[[ Available records open ]]
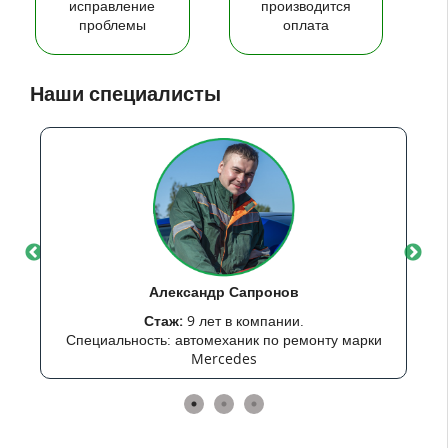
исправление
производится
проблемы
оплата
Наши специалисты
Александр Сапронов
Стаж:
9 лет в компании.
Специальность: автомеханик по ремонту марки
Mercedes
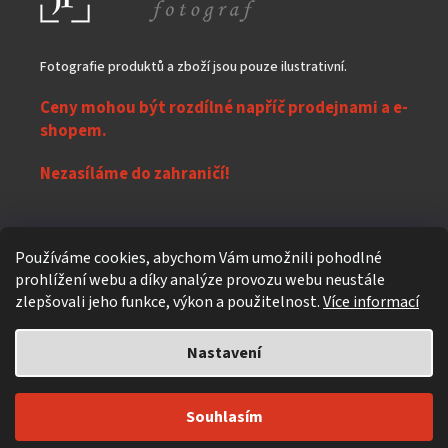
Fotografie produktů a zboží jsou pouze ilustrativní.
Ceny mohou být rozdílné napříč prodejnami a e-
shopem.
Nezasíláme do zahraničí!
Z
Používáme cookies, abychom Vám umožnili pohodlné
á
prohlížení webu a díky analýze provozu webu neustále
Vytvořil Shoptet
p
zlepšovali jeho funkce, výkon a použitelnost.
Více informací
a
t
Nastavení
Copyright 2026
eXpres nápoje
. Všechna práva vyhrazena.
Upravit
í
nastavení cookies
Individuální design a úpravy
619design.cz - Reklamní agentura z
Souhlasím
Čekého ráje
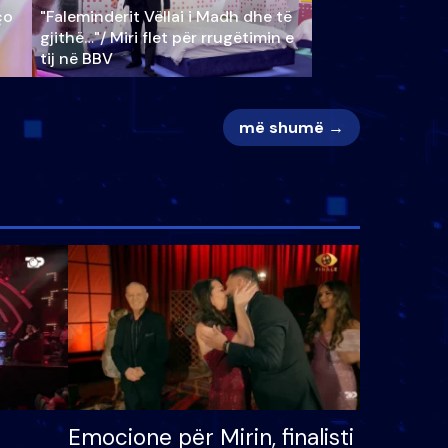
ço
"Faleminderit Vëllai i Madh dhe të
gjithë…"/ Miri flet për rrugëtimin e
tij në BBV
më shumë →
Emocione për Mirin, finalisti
[[ Available records closed ]]
[[ Available records open ]]
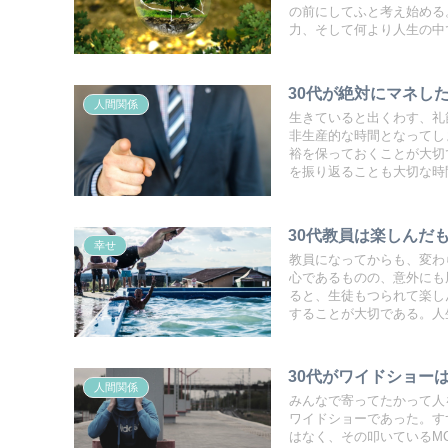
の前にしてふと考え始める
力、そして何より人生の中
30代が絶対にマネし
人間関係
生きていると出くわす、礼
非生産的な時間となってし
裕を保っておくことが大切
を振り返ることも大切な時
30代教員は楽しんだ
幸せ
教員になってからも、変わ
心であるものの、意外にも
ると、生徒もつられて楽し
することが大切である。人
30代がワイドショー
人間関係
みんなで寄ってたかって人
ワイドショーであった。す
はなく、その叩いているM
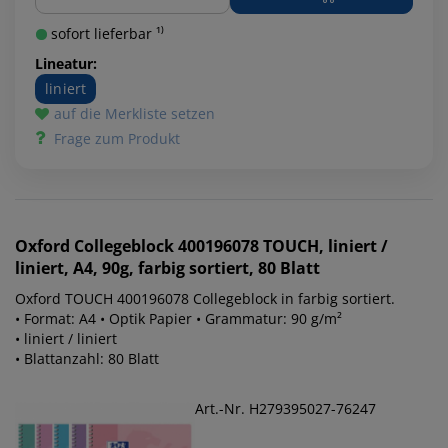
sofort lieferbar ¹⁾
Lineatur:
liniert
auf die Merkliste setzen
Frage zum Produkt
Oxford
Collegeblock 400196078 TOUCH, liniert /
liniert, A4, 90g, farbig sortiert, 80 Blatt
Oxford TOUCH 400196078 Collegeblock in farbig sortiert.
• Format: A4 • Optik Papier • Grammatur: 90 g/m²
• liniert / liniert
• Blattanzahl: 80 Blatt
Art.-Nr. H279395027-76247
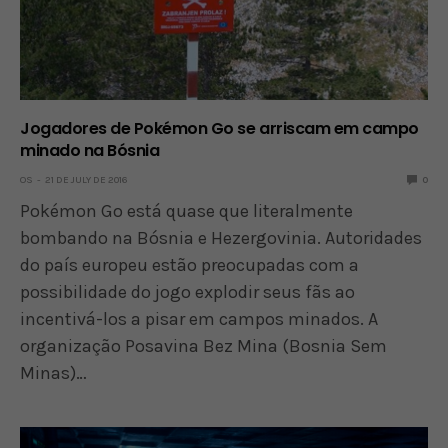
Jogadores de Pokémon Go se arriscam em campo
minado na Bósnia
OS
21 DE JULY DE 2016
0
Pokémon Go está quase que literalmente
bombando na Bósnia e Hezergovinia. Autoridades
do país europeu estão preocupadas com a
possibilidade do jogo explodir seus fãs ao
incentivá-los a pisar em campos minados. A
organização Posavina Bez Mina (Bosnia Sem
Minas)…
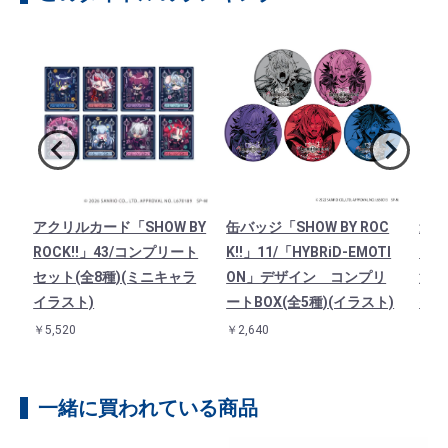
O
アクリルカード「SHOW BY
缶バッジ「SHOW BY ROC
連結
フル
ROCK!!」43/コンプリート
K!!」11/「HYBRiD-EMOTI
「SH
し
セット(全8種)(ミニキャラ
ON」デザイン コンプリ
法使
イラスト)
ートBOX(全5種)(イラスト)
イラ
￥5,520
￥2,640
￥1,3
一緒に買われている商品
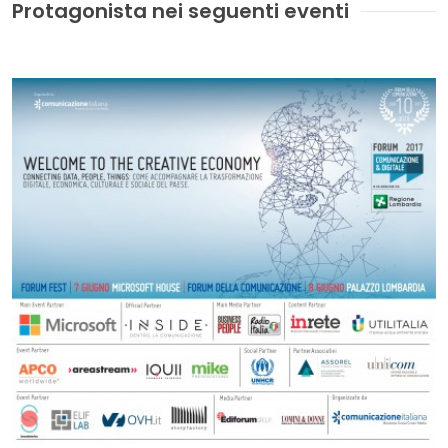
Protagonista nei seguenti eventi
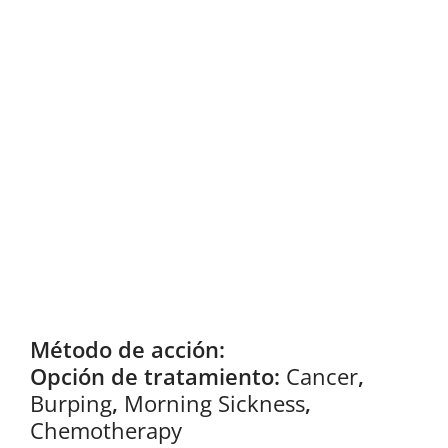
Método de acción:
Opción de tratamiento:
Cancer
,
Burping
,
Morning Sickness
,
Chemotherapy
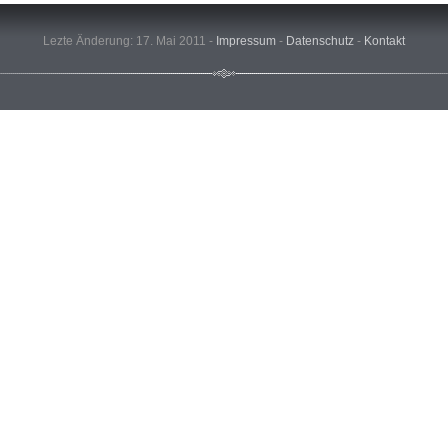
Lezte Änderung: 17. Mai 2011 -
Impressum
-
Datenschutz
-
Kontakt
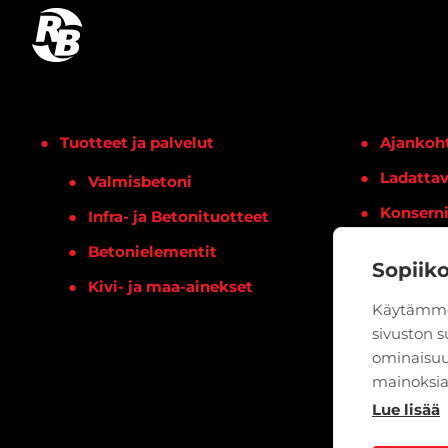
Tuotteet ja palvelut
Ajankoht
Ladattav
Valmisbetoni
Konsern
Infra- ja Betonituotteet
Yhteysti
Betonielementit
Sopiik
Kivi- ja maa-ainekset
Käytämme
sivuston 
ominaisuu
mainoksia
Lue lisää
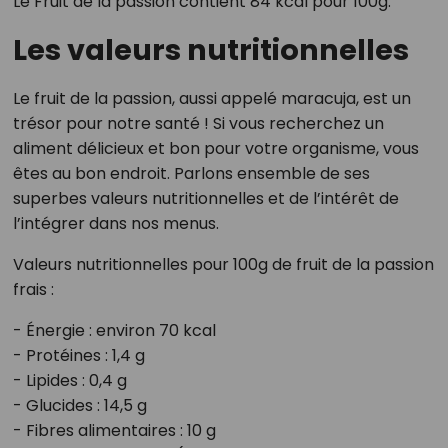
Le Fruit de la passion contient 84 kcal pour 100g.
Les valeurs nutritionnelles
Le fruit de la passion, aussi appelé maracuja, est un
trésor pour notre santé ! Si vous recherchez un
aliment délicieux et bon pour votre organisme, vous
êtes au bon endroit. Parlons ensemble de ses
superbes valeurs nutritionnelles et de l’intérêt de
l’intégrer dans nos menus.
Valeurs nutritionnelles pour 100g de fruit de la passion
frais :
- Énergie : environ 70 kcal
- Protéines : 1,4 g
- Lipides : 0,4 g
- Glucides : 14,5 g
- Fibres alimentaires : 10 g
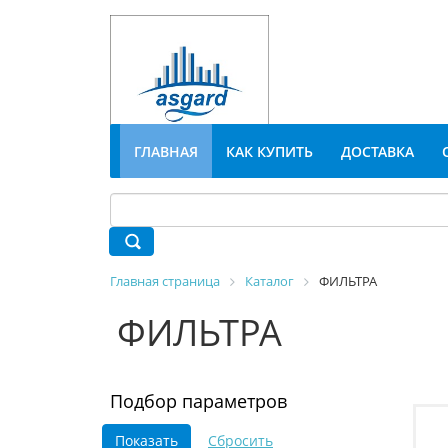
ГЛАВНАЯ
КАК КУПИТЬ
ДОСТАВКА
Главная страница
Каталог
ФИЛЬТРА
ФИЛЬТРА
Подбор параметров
[[ Available records closed ]]
[[ Available records open ]]
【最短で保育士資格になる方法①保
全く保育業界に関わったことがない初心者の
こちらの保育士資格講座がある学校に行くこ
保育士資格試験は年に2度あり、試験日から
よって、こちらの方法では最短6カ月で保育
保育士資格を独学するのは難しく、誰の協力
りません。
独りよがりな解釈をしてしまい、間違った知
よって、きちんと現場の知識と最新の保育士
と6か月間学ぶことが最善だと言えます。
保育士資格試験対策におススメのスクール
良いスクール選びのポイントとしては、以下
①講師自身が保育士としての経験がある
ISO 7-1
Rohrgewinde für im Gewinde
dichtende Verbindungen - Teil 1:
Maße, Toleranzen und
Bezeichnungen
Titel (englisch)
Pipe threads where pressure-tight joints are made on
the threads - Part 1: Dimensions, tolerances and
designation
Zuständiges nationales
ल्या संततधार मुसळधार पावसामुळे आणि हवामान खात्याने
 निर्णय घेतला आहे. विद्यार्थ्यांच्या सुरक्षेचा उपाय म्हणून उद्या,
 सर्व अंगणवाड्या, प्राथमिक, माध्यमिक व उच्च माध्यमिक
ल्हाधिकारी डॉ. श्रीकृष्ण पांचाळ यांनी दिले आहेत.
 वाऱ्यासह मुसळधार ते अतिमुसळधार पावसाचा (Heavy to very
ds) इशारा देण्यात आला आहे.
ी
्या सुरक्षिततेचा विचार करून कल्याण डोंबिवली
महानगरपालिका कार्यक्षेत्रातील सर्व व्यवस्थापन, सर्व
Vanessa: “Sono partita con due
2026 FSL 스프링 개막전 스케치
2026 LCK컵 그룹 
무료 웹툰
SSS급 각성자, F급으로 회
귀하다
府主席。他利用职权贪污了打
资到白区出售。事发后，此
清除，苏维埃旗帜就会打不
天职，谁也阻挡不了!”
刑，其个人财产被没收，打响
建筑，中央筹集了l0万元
[[ Available records closed ]]
Each line of the data that holds the word "liniert" should be copied.

liniert
Collegeblock 400196078 TOUCH, liniert /
liniert, A4, 90g, farbig sortiert, 80 Blatt
• liniert / liniert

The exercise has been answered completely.